Context window efficiency directly affects both model performance and API cost, so a structural design where unused skills unconditionally consume thousands of tokens per session is a scalability problem that grows with team size and skill library depth. Enterprises evaluating Claude Code for standardized developer tooling need to account for this overhead when projecting costs and assessing whether available context is sufficient for complex, long-horizon tasks. The publicly shared audit method also surfaces a reproducible diagnostic that could pressure Anthropic to ship lazy-loading or conditional skill inclusion before enterprise adoption accelerates.

Summary

A developer auditing Claude Code session logs found that roughly half of their installed skills never auto-activated across recorded sessions, yet every skill loads its full instruction text into context at session start regardless of whether it fires. The audit method, shared publicly on r/ClaudeAI, involved parsing ~/.claude/projects/*.jsonl log files to count per-skill activation events. The developer estimated the dead-weight context load at approximately 23,000 tokens per session, a figure that compounds quickly for teams running multiple long sessions daily or maintaining large skill libraries. Essentially: (Anthropic, Claude Code users) have a structural mismatch between how skills are loaded and how they are actually used. - Every installed skill contributes to context overhead unconditionally, with no lazy-loading or activation-gated inclusion mechanism. - At 23,000 wasted tokens per session, teams on high-volume deployments face both cost drag and a meaningfully reduced effective context window for actual work. - The audit method is reproducible by any Claude Code user with access to their local project log files. For enterprises standardizing on Claude Code across engineering teams, unaudited skill libraries represent a quiet but compounding tax on both API spend and model performance.
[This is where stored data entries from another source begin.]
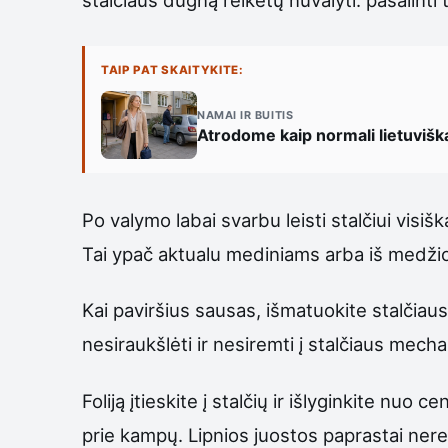
TAIP PAT SKAITYKITE:
NAMAI IR BUITIS
Atrodome kaip normali lietuvišk
Po valymo labai svarbu leisti stalčiui visišk
Tai ypač aktualu mediniams arba iš medžio
Kai paviršius sausas, išmatuokite stalčiaus
nesiraukšlėti ir nesiremti į stalčiaus mech
Foliją įtieskite į stalčių ir išlyginkite nuo 
prie kampų. Lipnios juostos paprastai nereik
Potential risks and opportunities

Risks

  • Enterprise teams that standardized Claude Code skill libraries without auditing activation rates may find effective context windows materially smaller than provisioned, causing silent degradation in long-session task quality.
  • If Anthropic does not address the unconditional loading behavior, third-party skill marketplaces could proliferate bloated skills that further erode context budgets for unsuspecting users.
  • Developers optimizing around the 23,000-token overhead by aggressively pruning skill libraries could inadvertently remove skills that activate rarely but are high-value when triggered, creating a difficult tradeoff without better tooling.

Opportunities

  • Anthropic could ship a skill activation dashboard or built-in audit command directly in Claude Code CLI, turning this community-discovered pain point into a retention and trust feature before competitors respond.
  • Third-party Claude Code tooling developers (e.g., those building around the .jsonl log format) have an opening to productize the audit method as a standalone context-efficiency analyzer.
  • Teams that proactively audit and trim their skill libraries now gain a competitive advantage in context efficiency, particularly for AI coding workflows where long-context tasks like large refactors or multi-file reviews are the norm.

What we don't know yet

  • Whether Anthropic has an internal roadmap for conditional or lazy skill loading, and if so, any committed timeline as of May 2026.
  • How activation rates vary across different skill categories (e.g., scheduling vs. code-review skills) and whether certain skill types are structurally unlikely to auto-activate.
  • What the token overhead looks like at scale for teams with 20+ skills installed, and whether the 23,000-token estimate holds or compounds non-linearly.